Input for this task
=== Begin Enclosure ===
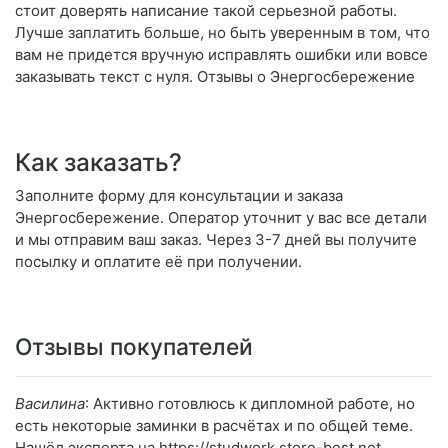
стоит доверять написание такой серьезной работы.
Лучше заплатить больше, но быть уверенным в том, что
вам не придется вручную исправлять ошибки или вовсе
заказывать текст с нуля. Отзывы о Энергосбережение
Как заказать?
Заполните форму для консультации и заказа
Энергосбережение. Оператор уточнит у вас все детали
и мы отправим ваш заказ. Через 3-7 дней вы получите
посылку и оплатите её при получении.
Отзывы покупателей
Василина
: Активно готовлюсь к дипломной работе, но
есть некоторые заминки в расчётах и по общей теме.
Нашёл эксперта на https://studwork.store-best.net,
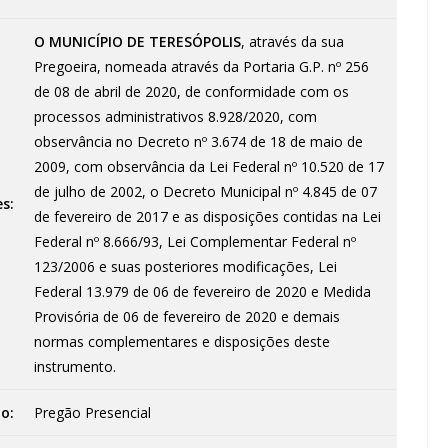
O MUNICÍPIO DE TERESÓPOLIS
, através da sua
Pregoeira, nomeada através da Portaria G.P. nº 256
de 08 de abril de 2020, de conformidade com os
processos administrativos 8.928/2020, com
observância no Decreto nº 3.674 de 18 de maio de
2009, com observância da Lei Federal nº 10.520 de 17
de julho de 2002, o Decreto Municipal nº 4.845 de 07
s:
de fevereiro de 2017 e as disposições contidas na Lei
Federal nº 8.666/93, Lei Complementar Federal nº
123/2006 e suas posteriores modificações, Lei
Federal 13.979 de 06 de fevereiro de 2020 e Medida
Provisória de 06 de fevereiro de 2020 e demais
normas complementares e disposições deste
instrumento.
o:
Pregão Presencial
=== End Enclosure ===
Directions for this task
Transcribe every line of the listing above exactly; skip the pictures.

Answer box
стоит доверять написание такой серьезной работы.
Лучше заплатить больше, но быть уверенным в том, что
вам не придется вручную исправлять ошибки или вовсе
заказывать текст с нуля. Отзывы о Энергосбережение
Как заказать?
Заполните форму для консультации и заказа
Энергосбережение. Оператор уточнит у вас все детали
и мы отправим ваш заказ. Через 3-7 дней вы получите
посылку и оплатите её при получении.
Отзывы покупателей
Василина
: Активно готовлюсь к дипломной работе, но
есть некоторые заминки в расчётах и по общей теме.
Нашёл эксперта на https://studwork.store-best.net,
O MUNICÍPIO DE TERESÓPOLIS
, através da sua
Pregoeira, nomeada através da Portaria G.P. nº 256
de 08 de abril de 2020, de conformidade com os
processos administrativos 8.928/2020, com
observância no Decreto nº 3.674 de 18 de maio de
2009, com observância da Lei Federal nº 10.520 de 17
de julho de 2002, o Decreto Municipal nº 4.845 de 07
s:
de fevereiro de 2017 e as disposições contidas na Lei
Federal nº 8.666/93, Lei Complementar Federal nº
123/2006 e suas posteriores modificações, Lei
Federal 13.979 de 06 de fevereiro de 2020 e Medida
Provisória de 06 de fevereiro de 2020 e demais
normas complementares e disposições deste
instrumento.
o:
Pregão Presencial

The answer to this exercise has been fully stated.